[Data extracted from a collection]
______________________________

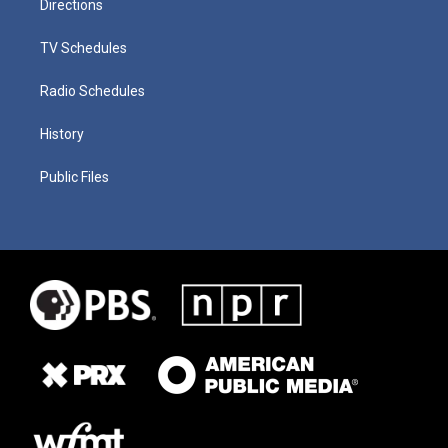
Directions
TV Schedules
Radio Schedules
History
Public Files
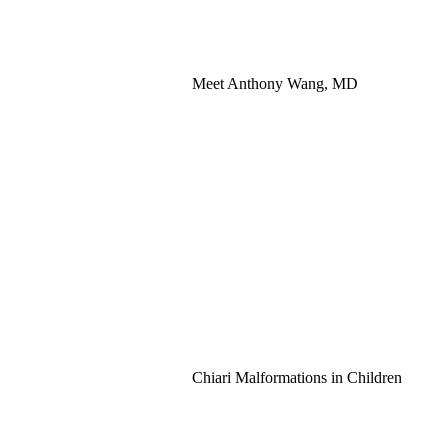
Meet Anthony Wang, MD
Chiari Malformations in Children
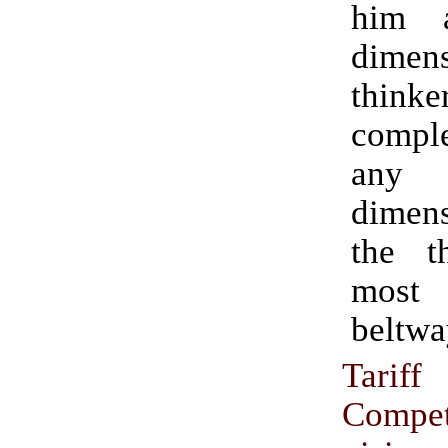
him 
dimens
thinke
comple
any
dimens
the t
most
beltwa
Tarif
Compet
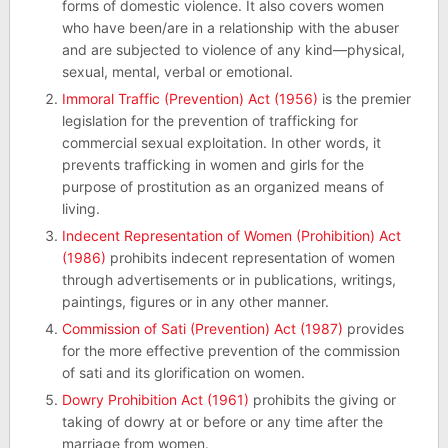
forms of domestic violence. It also covers women
who have been/are in a relationship with the abuser
and are subjected to violence of any kind—physical,
sexual, mental, verbal or emotional.
Immoral Traffic (Prevention) Act (1956)
is the premier
legislation for the prevention of trafficking for
commercial sexual exploitation. In other words, it
prevents trafficking in women and girls for the
purpose of prostitution as an organized means of
living.
Indecent Representation of Women (Prohibition) Act
(1986)
prohibits indecent representation of women
through advertisements or in publications, writings,
paintings, figures or in any other manner.
Commission of Sati (Prevention) Act (1987)
provides
for the more effective prevention of the commission
of sati and its glorification on women.
Dowry Prohibition Act (1961)
prohibits the giving or
taking of dowry at or before or any time after the
marriage from women.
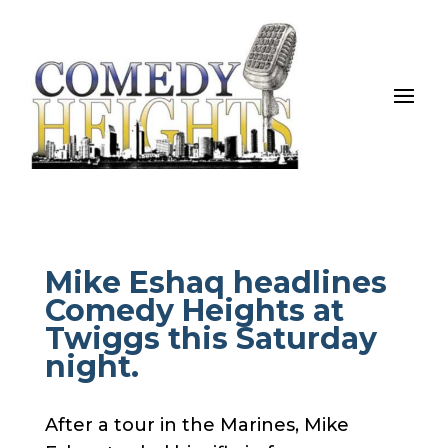
Mike Eshaq headlines
Comedy Heights at
Twiggs this Saturday
night.
After a tour in the Marines, Mike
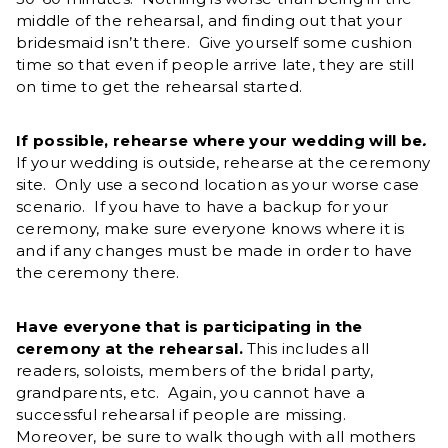
middle of the rehearsal, and finding out that your
bridesmaid isn’t there. Give yourself some cushion
time so that even if people arrive late, they are still
on time to get the rehearsal started.
If possible, rehearse where your wedding will be
.
If your wedding is outside, rehearse at the ceremony
site. Only use a second location as your worse case
scenario. If you have to have a backup for your
ceremony, make sure everyone knows where it is
and if any changes must be made in order to have
the ceremony there.
Have everyone that is participating in the
ceremony at the rehearsal.
This includes all
readers, soloists, members of the bridal party,
grandparents, etc. Again, you cannot have a
successful rehearsal if people are missing.
Moreover, be sure to walk though with all mothers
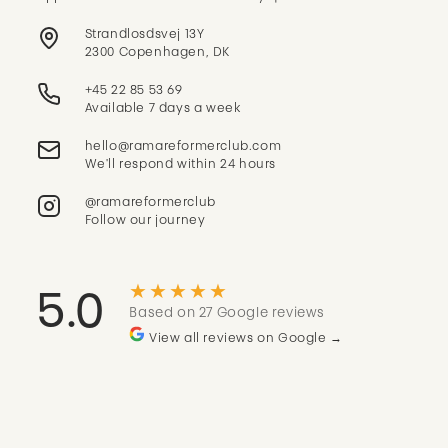
Strandlosdsvej 13Y
2300 Copenhagen, DK
+45 22 85 53 69
Available 7 days a week
We'll respond within 24 hours
@ramareformerclub
Follow our journey
★★★★★
5.0
Based on 27 Google reviews
View all reviews on Google →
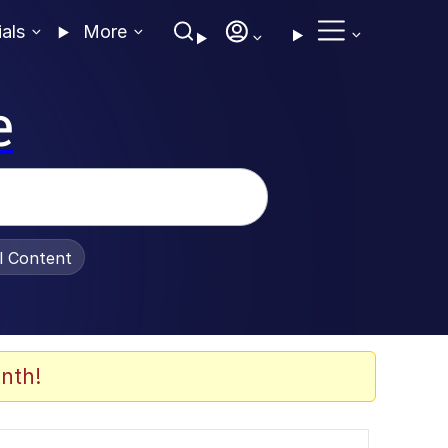
ials
More
e
al Content
nth!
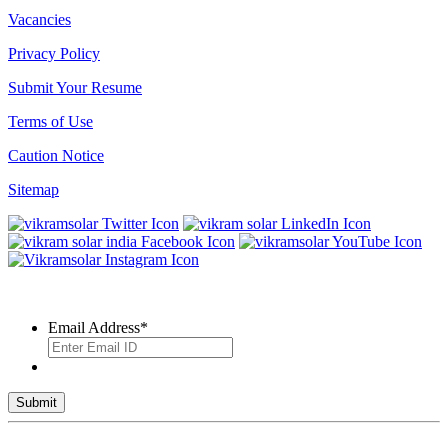
Vacancies
Privacy Policy
Submit Your Resume
Terms of Use
Caution Notice
Sitemap
SUBSCRIBE TO OUR NEWSLETTER
Email Address
*
© 2026 VIKRAM SOLAR LTD. ALL RIGHTS RESERVED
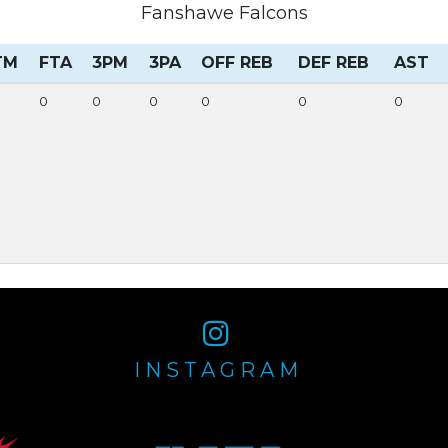
Fanshawe Falcons
TM
FTA
3PM
3PA
OFF REB
DEF REB
AST
0
0
0
0
0
0
INSTAGRAM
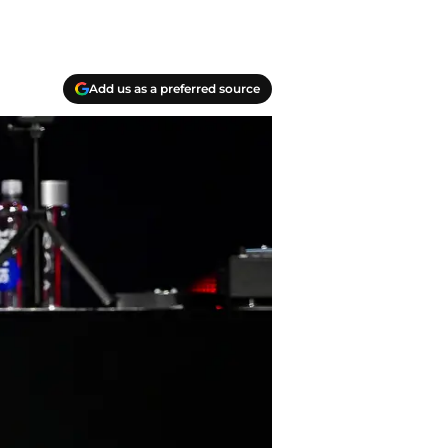
Add us as a preferred source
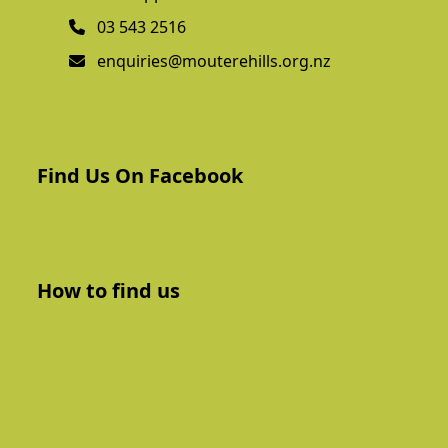
03 543 2516
enquiries@mouterehills.org.nz
Find Us On Facebook
How to find us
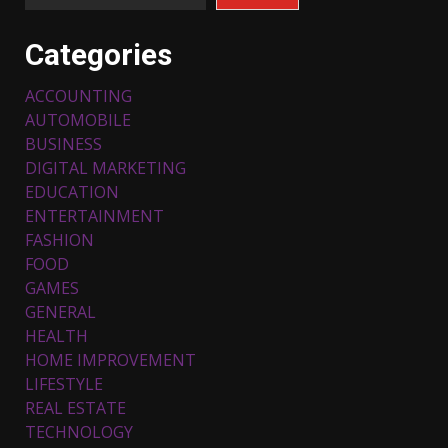
Categories
ACCOUNTING
AUTOMOBILE
BUSINESS
DIGITAL MARKETING
EDUCATION
ENTERTAINMENT
FASHION
FOOD
Top 5 Comfortable Ethnic
Outfits for Kids to Rock this
GAMES
Festive Season
GENERAL
February 3, 2024
3
HEALTH
HOME IMPROVEMENT
LIFESTYLE
Must-Have Lighting Fixtures
REAL ESTATE
You Can Buy Online Using
Promo Codes
TECHNOLOGY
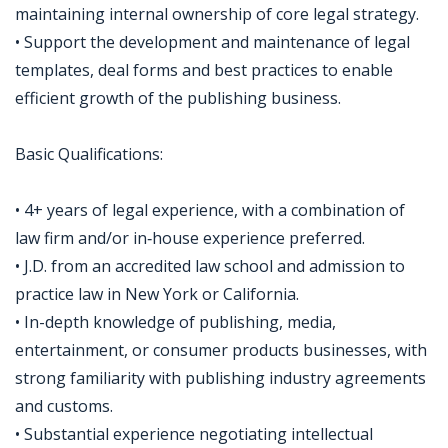
maintaining internal ownership of core legal strategy.
• Support the development and maintenance of legal
templates, deal forms and best practices to enable
efficient growth of the publishing business.
Basic Qualifications:
• 4+ years of legal experience, with a combination of
law firm and/or in‑house experience preferred.
• J.D. from an accredited law school and admission to
practice law in New York or California.
• In-depth knowledge of publishing, media,
entertainment, or consumer products businesses, with
strong familiarity with publishing industry agreements
and customs.
• Substantial experience negotiating intellectual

______________________________

## EXERCISE DETAILS:
I need the entries printed exactly, with each picture left out.

## ANSWER SECTION:
Directions
TV Schedules
Radio Schedules
History
Public Files
Meet Anthony Wang, MD
Chiari Malformations in Children
him 
dimens
thinke
comple
any
dimens
the t
most
beltwa
Tarif
Compet
forms of domestic violence. It also covers women
who have been/are in a relationship with the abuser
and are subjected to violence of any kind—physical,
sexual, mental, verbal or emotional.
Immoral Traffic (Prevention) Act (1956)
is the premier
legislation for the prevention of trafficking for
commercial sexual exploitation. In other words, it
prevents trafficking in women and girls for the
purpose of prostitution as an organized means of
living.
Indecent Representation of Women (Prohibition) Act
(1986)
prohibits indecent representation of women
through advertisements or in publications, writings,
paintings, figures or in any other manner.
Commission of Sati (Prevention) Act (1987)
provides
for the more effective prevention of the commission
of sati and its glorification on women.
Dowry Prohibition Act (1961)
prohibits the giving or
taking of dowry at or before or any time after the
marriage from women.
Mike Eshaq headlines
Comedy Heights at
Twiggs this Saturday
night.
After a tour in the Marines, Mike
middle of the rehearsal, and finding out that your
bridesmaid isn’t there. Give yourself some cushion
time so that even if people arrive late, they are still
on time to get the rehearsal started.
If possible, rehearse where your wedding will be
.
If your wedding is outside, rehearse at the ceremony
site. Only use a second location as your worse case
scenario. If you have to have a backup for your
ceremony, make sure everyone knows where it is
and if any changes must be made in order to have
the ceremony there.
Have everyone that is participating in the
ceremony at the rehearsal.
This includes all
readers, soloists, members of the bridal party,
grandparents, etc. Again, you cannot have a
successful rehearsal if people are missing.
Moreover, be sure to walk though with all mothers
Strandlosdsvej 13Y
2300 Copenhagen, DK
+45 22 85 53 69
Available 7 days a week
We'll respond within 24 hours
@ramareformerclub
Follow our journey
★★★★★
5.0
Based on 27 Google reviews
View all reviews on Google →
ials
More
e
al Content
nth!
Vacancies
Privacy Policy
Submit Your Resume
Terms of Use
Caution Notice
Sitemap
SUBSCRIBE TO OUR NEWSLETTER
Email Address
*
© 2026 VIKRAM SOLAR LTD. ALL RIGHTS RESERVED
Fanshawe Falcons
TM
FTA
3PM
3PA
OFF REB
DEF REB
AST
0
0
0
0
0
0
INSTAGRAM
Add us as a preferred source
03 543 2516
enquiries@mouterehills.org.nz
Find Us On Facebook
How to find us
Categories
ACCOUNTING
AUTOMOBILE
BUSINESS
DIGITAL MARKETING
EDUCATION
ENTERTAINMENT
FASHION
FOOD
Top 5 Comfortable Ethnic
Outfits for Kids to Rock this
GAMES
Festive Season
GENERAL
February 3, 2024
3
HEALTH
HOME IMPROVEMENT
LIFESTYLE
Must-Have Lighting Fixtures
REAL ESTATE
You Can Buy Online Using
Promo Codes
TECHNOLOGY
maintaining internal ownership of core legal strategy.
• Support the development and maintenance of legal
templates, deal forms and best practices to enable
efficient growth of the publishing business.
Basic Qualifications:
• 4+ years of legal experience, with a combination of
law firm and/or in‑house experience preferred.
• J.D. from an accredited law school and admission to
practice law in New York or California.
• In-depth knowledge of publishing, media,
entertainment, or consumer products businesses, with
strong familiarity with publishing industry agreements
and customs.
• Substantial experience negotiating intellectual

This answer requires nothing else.